And FPGA provides many different implementation and optimization options. If high resource efficiency is required, the MAC engine law is quite ideal. Still take the 31-tap filter as an example to illustrate the influence of the filter specification on the required logic resources. The block diagram of this implementation scheme is shown in Figure 4.

How to use FPGA technology to solve DSP design problems?

Figure 4: MAC engine FIR filter implemented by FPGA.

This design requires a memory to store data and coefficients, and RAM and ROM inside the FPGA can be mixed. RAM is used to store data samples, so a cyclic RAM buffer is used. The number of words is equal to the number of filter taps, and the bit width is set according to the sample size. ROM is used to store coefficients. In the worst case, the number of words is equal to the number of filter taps, but if there is symmetry, the number of words can be reduced. The bit width must be sufficient to support the largest coefficient. Because the data samples and coefficient data change with each cycle, a full multiplier is required.

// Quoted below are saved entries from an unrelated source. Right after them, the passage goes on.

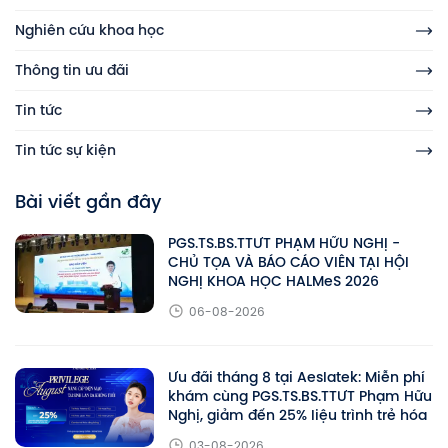
Nghiên cứu khoa học
Thông tin ưu đãi
Tin tức
Tin tức sự kiện
Bài viết gần đây
PGS.TS.BS.TTƯT PHẠM HỮU NGHỊ -
CHỦ TỌA VÀ BÁO CÁO VIÊN TẠI HỘI
NGHỊ KHOA HỌC HALMeS 2026
06-08-2026
Ưu đãi tháng 8 tại Aeslatek: Miễn phí
khám cùng PGS.TS.BS.TTƯT Phạm Hữu
Nghị, giảm đến 25% liệu trình trẻ hóa
03-08-2026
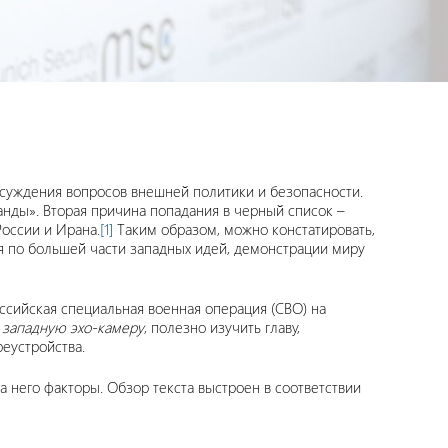
бсуждения вопросов внешней политики и безопасности.
анды». Вторая причина попадания в черный список –
оссии и Ирана.
[1]
Таким образом, можно констатировать,
 по большей части западных идей, демонстрации миру
ссийская специальная военная операция (СВО) на
в
западную эхо-камеру
, полезно изучить главу,
еустройства.
 него факторы. Обзор текста выстроен в соответствии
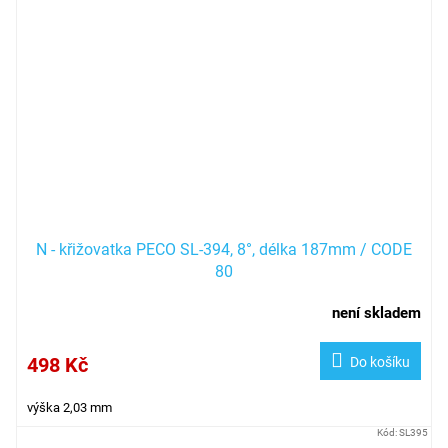
N - křižovatka PECO SL-394, 8°, délka 187mm / CODE
80
není skladem
498 Kč
Do košíku
výška 2,03 mm
Kód:
SL395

The accumulator is responsible for accumulating the results produced. Because the output of the accumulator changes with each clock cycle as the filter collects data, a capture register is required. When a full set of N samples are accumulated, the output register is responsible for capturing the final result.

If the MAC mode is used, DSP48 is very suitable, because the DSP48 Slice contains input registers, output registers and adder units. The resources required to implement the 31-tap MAC engine include a DSP48, an 18kb block RAM (block RAM) and 9 logic slices. In addition, some logic slices are needed for sampling, coefficient address generation and control. If the FPGA has a built-in 600MHz clock, in a Xilinx 7 series device with a -3 speed grade, the filter can run at an input sampling rate of 19.35MHz or 1,935MS/s.

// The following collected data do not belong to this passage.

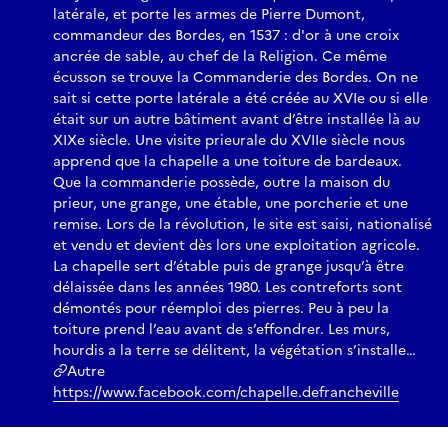
latérale, et porte les armes de Pierre Dumont,
commandeur des Bordes, en 1537 : d'or à une croix
ancrée de sable, au chef de la Religion. Ce même
écusson se trouve la Commanderie des Bordes. On ne
sait si cette porte latérale a été créée au XVIe ou si elle
était sur un autre bâtiment avant d’être installée là au
XIXe siècle. Une visite prieurale du XVIIe siècle nous
apprend que la chapelle a une toiture de bardeaux.
Que la commanderie possède, outre la maison du
prieur, une grange, une étable, une porcherie et une
remise. Lors de la révolution, le site est saisi, nationalisé
et vendu et devient dès lors une exploitation agricole.
La chapelle sert d’étable puis de grange jusqu’à être
délaissée dans les années 1980. Les contreforts sont
démontés pour réemploi des pierres. Peu à peu la
toiture prend l’eau avant de s’effondrer. Les murs,
hourdis a la terre se délitent, la végétation s’installe…
Autre
https://www.facebook.com/chapelle.defrancheville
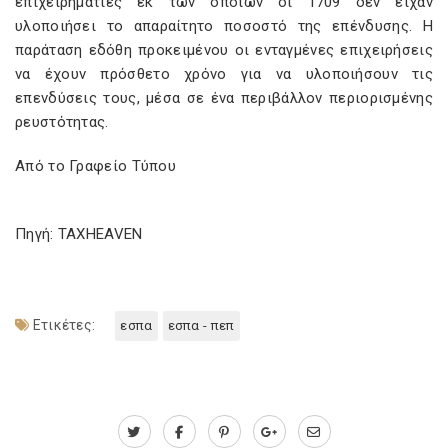
επιχειρηματίες εκ των οποίων οι 1709 δεν είχαν
υλοποιήσει το απαραίτητο ποσοστό της επένδυσης. Η
παράταση εδόθη προκειμένου οι ενταγμένες επιχειρήσεις
να έχουν πρόσθετο χρόνο για να υλοποιήσουν τις
επενδύσεις τους, μέσα σε ένα περιβάλλον περιορισμένης
ρευστότητας.
Από το Γραφείο Τύπου
Πηγή: TAXHEAVEN
Ετικέτες:
εσπα
εσπα - πεπ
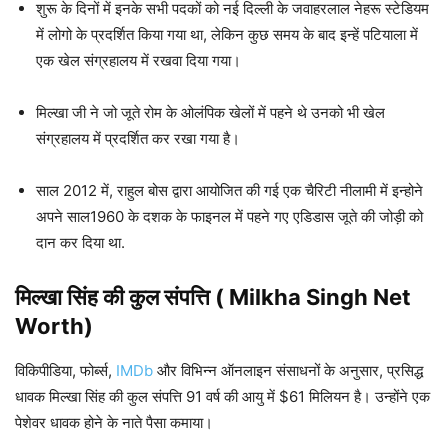
शुरू के दिनों में इनके सभी पदकों को नई दिल्ली के जवाहरलाल नेहरू स्टेडियम
में लोगो के प्रदर्शित किया गया था, लेकिन कुछ समय के बाद इन्हें पटियाला में
एक खेल संग्रहालय में रखवा दिया गया।
मिल्खा जी ने जो जूते रोम के ओलंपिक खेलों में पहने थे उनको भी खेल
संग्रहालय में प्रदर्शित कर रखा गया है।
साल 2012 में, राहुल बोस द्वारा आयोजित की गई एक चैरिटी नीलामी में इन्होने
अपने साल1960 के दशक के फाइनल में पहने गए एडिडास जूते की जोड़ी को
दान कर दिया था.
मिल्खा सिंह की कुल संपत्ति ( Milkha Singh Net
Worth)
विकिपीडिया, फोर्ब्स,
IMDb
और विभिन्न ऑनलाइन संसाधनों के अनुसार, प्रसिद्ध
धावक मिल्खा सिंह की कुल संपत्ति 91 वर्ष की आयु में $61 मिलियन है। उन्होंने एक
पेशेवर धावक होने के नाते पैसा कमाया।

If the system specification requires a higher-performance FIR filter, it can be implemented in a parallel structure. Figure 5 shows a block diagram of the direct type I implementation.

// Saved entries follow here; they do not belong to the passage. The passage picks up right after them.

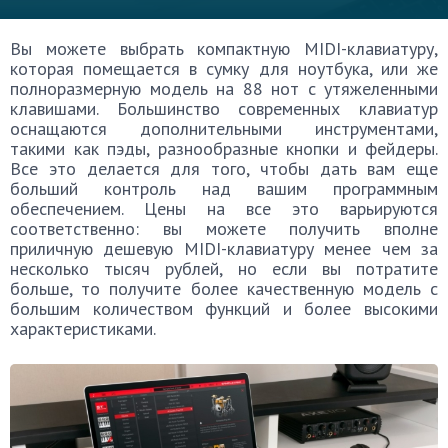
Вы можете выбрать компактную MIDI-клавиатуру,
которая помещается в сумку для ноутбука, или же
полноразмерную модель на 88 нот с утяжеленными
клавишами. Большинство современных клавиатур
оснащаются дополнительными инструментами,
такими как пэды, разнообразные кнопки и фейдеры.
Все это делается для того, чтобы дать вам еще
больший контроль над вашим программным
обеспечением. Цены на все это варьируются
соответственно: вы можете получить вполне
приличную дешевую MIDI-клавиатуру менее чем за
несколько тысяч рублей, но если вы потратите
больше, то получите более качественную модель с
большим количеством функций и более высокими
характеристиками.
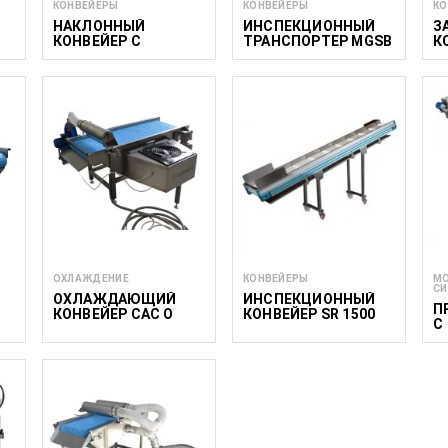
КОНВЕЙЕРЫ
КОНВЕЙЕРЫ
КО
НАКЛОННЫЙ
ИНСПЕКЦИОННЫЙ
З
КОНВЕЙЕР С
ТРАНСПОРТЕР MGSB
К
БУНКЕРОМ CBI
ОХЛАЖДЕНИЕ
КОНВЕЙЕРЫ
МО
СИ
ОХЛАЖДАЮЩИЙ
ИНСПЕКЦИОННЫЙ
П
КОНВЕЙЕР CAC O
КОНВЕЙЕР SR 1500
С
500/1700
К
М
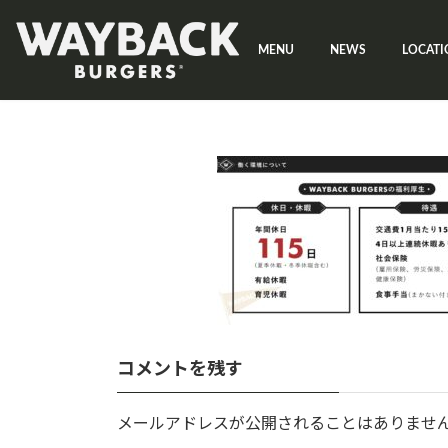
コ
ナ
ン
ビ
MENU
NEWS
LOCATI
テ
ゲ
ン
ー
ツ
シ
へ
ョ
ス
ン
キ
に
ッ
移
プ
動
コメントを残す
メールアドレスが公開されることはありませ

How to use FPGA technology to solve DSP design problems?

Figure 5: Direct Type I FIR filter implemented with FPGA.

The direct I-type filter structure can achieve the highest performance in the FPGA. This structure (usually referred to as a pulsating FIR filter) uses pipelines and adder chains to maximize the performance of the DSP48 Slice. The input is fed to the cascaded register used as a data sample buffer; each register provides a sample to the DSP48, which is then multiplied by the corresponding coefficient; the adder chain stores part of the product, and then adds them sequentially to get the final result.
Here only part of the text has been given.